Penser aux pays en ces termes globaux permet également une perspective stratégique différente. Clinton a créé un tas de nouvelles positions au Département d’Etat en vue de toucher de plus en plus de segments sociaux différents. Les stratégies et programmes développés par l’Ambassadeur pour les Questions Mondiales de la Femme, le Conseiller Spécial pour les Questions Mondiales de la Jeunesse, le Conseiller Supérieur pour la Société Civile et les Démocraties Emergentes, le Représentant Spécial pour les Partenariats Globaux et le Représentant Spécial pour les Affaires Economiques et Commerciales offrent souvent une image très différente des USA.

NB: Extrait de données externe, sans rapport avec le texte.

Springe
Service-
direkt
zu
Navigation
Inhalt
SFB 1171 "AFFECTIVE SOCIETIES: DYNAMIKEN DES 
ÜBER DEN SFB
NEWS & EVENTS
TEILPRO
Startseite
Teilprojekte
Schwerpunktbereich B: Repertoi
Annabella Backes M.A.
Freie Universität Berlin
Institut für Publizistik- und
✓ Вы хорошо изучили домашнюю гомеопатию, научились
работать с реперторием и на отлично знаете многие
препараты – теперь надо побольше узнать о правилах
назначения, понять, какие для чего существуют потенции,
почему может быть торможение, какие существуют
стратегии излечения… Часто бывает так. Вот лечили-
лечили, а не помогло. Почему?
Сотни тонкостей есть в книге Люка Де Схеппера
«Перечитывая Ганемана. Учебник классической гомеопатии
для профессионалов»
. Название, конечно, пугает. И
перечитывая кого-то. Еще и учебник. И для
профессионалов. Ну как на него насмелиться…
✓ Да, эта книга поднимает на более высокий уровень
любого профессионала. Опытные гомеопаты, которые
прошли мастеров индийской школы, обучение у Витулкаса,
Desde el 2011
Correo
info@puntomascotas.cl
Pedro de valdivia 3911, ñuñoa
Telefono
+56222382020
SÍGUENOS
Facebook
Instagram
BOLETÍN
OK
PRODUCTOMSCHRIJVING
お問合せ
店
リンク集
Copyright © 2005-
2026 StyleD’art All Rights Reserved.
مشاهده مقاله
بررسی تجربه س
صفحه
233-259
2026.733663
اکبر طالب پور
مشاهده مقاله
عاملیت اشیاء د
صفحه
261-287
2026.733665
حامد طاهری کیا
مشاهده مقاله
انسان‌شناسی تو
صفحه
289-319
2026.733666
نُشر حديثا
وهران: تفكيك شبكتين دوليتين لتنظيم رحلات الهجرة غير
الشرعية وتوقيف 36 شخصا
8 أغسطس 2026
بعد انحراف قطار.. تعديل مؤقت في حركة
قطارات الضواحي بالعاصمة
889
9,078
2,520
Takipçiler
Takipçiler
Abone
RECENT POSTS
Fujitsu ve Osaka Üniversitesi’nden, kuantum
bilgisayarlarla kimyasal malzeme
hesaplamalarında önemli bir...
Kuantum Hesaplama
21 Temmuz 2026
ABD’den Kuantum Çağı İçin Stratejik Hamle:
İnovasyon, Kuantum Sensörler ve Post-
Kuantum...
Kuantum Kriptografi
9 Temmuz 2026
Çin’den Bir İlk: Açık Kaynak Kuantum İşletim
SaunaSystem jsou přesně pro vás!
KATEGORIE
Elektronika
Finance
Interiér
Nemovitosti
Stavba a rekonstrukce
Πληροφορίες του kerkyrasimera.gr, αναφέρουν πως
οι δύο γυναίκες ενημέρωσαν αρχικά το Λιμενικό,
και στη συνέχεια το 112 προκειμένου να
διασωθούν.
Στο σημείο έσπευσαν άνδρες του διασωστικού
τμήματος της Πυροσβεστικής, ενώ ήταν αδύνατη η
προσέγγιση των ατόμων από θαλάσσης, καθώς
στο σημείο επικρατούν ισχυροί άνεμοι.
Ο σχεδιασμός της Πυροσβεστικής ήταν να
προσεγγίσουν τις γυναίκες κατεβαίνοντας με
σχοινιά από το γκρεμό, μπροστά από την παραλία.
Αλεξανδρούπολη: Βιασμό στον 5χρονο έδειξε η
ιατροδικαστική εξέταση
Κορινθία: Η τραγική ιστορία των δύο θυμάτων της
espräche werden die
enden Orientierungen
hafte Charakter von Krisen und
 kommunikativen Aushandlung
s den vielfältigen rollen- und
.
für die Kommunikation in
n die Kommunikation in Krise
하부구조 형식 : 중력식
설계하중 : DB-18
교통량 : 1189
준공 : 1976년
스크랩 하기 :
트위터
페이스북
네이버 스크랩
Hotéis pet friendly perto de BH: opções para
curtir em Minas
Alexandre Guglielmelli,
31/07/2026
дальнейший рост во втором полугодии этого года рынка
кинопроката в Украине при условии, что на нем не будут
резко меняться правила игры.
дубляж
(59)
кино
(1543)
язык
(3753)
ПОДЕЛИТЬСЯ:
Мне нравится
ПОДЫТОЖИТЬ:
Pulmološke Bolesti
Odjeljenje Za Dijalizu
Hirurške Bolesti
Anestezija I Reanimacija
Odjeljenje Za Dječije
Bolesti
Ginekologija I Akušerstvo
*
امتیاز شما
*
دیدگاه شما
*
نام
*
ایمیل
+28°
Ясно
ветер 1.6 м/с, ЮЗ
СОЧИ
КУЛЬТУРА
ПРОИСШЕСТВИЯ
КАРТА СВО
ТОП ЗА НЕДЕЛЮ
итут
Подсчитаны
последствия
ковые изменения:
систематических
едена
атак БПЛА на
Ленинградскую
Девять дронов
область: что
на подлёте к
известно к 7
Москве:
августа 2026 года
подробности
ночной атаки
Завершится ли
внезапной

En conséquence, Clinton a lancé un véritable dialogue stratégique avec la société civile. Par exemple, l’Ambassadeur Melanne Verveer a assisté a plus de 1000 évènements de par le monde traitant de la responsabilisation des femmes, dans des domaines allant des négociations de paix à l’agriculture. De même, elle a lancé des programmes comme mWomen, visant à étendre la couverture et soutenir le développement de la technologie mobile qui augmente l’indépendance des femmes, la sécurité, ainsi que l’accès aux soins de santé et à l’information vitale. Le Bureau des Questions Mondiales de la Jeunesse est en train de mettre sur pied un conseil local de la jeunesse dans chaque ambassade US autour du monde, afin de conseiller et aider à mettre en œuvre les programmes de l’ambassade destinés à la jeunesse locale.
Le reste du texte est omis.